-- What is required --
Give the lines below again exactly, starting with the line that holds "Tes STIFIn Batu" and going on through the line that holds "falam dos sintomas, mas também falam do que".

-- Given records --
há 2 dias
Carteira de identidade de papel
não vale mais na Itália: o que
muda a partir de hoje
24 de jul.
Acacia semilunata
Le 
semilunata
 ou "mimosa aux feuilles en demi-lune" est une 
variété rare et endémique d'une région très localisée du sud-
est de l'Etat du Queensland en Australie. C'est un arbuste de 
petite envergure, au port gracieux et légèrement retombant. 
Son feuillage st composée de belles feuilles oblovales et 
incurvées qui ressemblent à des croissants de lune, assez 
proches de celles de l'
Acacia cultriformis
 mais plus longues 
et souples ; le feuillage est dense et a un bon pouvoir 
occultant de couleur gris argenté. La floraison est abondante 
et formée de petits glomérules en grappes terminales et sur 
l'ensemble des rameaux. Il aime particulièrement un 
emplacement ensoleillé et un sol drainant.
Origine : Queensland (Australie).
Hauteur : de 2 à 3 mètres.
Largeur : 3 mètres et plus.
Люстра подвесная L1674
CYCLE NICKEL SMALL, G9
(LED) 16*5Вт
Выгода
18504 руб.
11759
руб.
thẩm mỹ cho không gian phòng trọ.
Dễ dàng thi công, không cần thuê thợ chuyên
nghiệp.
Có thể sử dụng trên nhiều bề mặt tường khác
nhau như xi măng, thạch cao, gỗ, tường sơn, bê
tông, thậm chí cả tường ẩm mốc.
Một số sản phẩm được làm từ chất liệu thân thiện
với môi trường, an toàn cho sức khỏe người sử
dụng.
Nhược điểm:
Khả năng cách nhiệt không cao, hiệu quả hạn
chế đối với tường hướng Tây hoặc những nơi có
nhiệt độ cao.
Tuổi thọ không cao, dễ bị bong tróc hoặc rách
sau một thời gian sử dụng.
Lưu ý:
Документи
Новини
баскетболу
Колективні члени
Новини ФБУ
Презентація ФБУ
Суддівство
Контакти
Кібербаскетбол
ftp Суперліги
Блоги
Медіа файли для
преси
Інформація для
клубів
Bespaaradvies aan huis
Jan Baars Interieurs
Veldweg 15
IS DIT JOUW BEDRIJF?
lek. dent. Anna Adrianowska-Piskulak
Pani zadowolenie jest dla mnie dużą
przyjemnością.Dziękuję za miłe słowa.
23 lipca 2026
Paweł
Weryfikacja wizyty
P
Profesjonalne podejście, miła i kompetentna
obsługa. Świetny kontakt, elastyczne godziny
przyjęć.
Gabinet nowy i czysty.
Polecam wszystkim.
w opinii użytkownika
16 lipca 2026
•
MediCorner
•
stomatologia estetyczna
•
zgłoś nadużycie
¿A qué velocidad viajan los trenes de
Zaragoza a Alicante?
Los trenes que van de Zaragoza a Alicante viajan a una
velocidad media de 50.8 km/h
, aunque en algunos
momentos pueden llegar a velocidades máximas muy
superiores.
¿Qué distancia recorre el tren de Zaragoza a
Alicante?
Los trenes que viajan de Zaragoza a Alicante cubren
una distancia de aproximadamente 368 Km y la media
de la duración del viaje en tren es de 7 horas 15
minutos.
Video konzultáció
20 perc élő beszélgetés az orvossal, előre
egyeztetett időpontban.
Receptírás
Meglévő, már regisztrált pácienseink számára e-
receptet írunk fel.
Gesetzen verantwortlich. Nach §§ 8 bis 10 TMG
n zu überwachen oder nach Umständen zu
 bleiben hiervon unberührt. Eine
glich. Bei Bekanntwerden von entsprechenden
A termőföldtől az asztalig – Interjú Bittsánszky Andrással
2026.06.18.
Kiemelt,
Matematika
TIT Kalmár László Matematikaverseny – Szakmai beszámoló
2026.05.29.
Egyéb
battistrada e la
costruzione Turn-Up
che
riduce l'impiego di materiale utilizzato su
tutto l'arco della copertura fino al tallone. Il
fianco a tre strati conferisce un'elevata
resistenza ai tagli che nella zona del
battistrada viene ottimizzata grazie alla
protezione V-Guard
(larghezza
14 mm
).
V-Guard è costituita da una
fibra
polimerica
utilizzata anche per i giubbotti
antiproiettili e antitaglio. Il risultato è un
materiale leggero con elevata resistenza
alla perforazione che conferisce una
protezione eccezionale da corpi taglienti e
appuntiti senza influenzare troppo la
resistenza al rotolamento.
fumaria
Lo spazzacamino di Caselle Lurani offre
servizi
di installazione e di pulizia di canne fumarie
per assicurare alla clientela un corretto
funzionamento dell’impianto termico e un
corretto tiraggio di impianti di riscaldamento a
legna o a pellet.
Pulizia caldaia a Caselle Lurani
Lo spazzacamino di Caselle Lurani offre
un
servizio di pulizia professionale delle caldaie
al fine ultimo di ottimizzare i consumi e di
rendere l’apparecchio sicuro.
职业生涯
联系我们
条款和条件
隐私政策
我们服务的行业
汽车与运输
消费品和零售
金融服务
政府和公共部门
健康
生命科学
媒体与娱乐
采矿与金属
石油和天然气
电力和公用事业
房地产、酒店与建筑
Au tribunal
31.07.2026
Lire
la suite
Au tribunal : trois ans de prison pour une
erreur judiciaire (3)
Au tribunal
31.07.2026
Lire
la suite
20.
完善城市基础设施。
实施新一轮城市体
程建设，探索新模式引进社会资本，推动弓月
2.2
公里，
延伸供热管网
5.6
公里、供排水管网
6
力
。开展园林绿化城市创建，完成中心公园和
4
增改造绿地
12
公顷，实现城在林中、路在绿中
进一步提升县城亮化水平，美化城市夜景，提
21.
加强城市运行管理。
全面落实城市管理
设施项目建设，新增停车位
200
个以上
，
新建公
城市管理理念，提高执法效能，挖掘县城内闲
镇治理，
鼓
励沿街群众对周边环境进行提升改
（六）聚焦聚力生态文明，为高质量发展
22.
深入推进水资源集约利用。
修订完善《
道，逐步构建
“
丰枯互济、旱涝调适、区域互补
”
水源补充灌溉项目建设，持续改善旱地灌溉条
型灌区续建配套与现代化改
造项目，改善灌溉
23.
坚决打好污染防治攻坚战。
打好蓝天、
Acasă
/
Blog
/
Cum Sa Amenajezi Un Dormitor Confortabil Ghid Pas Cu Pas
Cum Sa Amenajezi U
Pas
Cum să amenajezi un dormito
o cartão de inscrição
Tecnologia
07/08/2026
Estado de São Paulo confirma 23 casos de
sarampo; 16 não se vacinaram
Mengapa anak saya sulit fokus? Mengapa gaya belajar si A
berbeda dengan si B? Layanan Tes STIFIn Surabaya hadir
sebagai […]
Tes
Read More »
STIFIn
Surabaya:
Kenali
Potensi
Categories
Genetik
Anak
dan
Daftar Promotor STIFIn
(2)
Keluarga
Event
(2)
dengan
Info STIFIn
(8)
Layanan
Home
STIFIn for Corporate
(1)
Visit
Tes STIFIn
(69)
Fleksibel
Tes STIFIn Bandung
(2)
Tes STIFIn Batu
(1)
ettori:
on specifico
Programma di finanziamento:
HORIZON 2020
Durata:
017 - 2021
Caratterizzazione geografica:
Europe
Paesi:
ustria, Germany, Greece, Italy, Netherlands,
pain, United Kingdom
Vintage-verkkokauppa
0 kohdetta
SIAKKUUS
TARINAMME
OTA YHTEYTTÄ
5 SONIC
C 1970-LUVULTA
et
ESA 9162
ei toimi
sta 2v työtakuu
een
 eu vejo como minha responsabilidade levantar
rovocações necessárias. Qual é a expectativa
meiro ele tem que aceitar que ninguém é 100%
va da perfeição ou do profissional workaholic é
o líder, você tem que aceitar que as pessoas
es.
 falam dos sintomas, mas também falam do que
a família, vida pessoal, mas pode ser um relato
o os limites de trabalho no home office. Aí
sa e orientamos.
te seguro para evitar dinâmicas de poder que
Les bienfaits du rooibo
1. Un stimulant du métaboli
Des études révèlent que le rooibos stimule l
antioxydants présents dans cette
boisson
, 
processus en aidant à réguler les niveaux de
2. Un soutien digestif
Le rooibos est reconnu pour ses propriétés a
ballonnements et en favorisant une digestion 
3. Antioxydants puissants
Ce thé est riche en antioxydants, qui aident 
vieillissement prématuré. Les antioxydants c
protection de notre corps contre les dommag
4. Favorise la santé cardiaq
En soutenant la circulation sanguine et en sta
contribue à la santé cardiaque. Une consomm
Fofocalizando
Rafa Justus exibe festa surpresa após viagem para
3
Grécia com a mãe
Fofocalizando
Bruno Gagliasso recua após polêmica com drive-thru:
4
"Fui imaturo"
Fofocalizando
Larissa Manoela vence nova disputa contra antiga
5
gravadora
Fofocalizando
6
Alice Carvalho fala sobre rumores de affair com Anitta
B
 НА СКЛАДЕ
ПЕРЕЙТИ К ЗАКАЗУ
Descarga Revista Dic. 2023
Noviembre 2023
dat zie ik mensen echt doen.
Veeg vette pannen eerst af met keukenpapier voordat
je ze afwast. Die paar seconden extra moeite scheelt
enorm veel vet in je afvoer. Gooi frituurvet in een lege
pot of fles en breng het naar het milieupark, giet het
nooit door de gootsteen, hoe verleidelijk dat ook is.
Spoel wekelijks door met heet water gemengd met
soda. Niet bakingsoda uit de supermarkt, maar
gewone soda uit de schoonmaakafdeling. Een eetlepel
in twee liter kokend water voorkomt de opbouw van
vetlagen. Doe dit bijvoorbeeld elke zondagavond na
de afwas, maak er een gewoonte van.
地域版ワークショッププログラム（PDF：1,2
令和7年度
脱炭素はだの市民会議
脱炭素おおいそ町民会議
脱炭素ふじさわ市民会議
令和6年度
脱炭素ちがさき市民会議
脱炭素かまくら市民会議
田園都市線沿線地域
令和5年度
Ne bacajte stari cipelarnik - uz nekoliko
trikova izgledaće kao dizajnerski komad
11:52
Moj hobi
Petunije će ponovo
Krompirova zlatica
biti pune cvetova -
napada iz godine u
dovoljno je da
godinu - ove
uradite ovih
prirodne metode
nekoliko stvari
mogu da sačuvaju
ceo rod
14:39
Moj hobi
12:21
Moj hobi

-- Result for this exercise --
Tes STIFIn Batu
(1)
ettori:
on specifico
Programma di finanziamento:
HORIZON 2020
Durata:
017 - 2021
Caratterizzazione geografica:
Europe
Paesi:
ustria, Germany, Greece, Italy, Netherlands,
pain, United Kingdom
Vintage-verkkokauppa
0 kohdetta
SIAKKUUS
TARINAMME
OTA YHTEYTTÄ
5 SONIC
C 1970-LUVULTA
et
ESA 9162
ei toimi
sta 2v työtakuu
een
 eu vejo como minha responsabilidade levantar
rovocações necessárias. Qual é a expectativa
meiro ele tem que aceitar que ninguém é 100%
va da perfeição ou do profissional workaholic é
o líder, você tem que aceitar que as pessoas
es.
 falam dos sintomas, mas também falam do que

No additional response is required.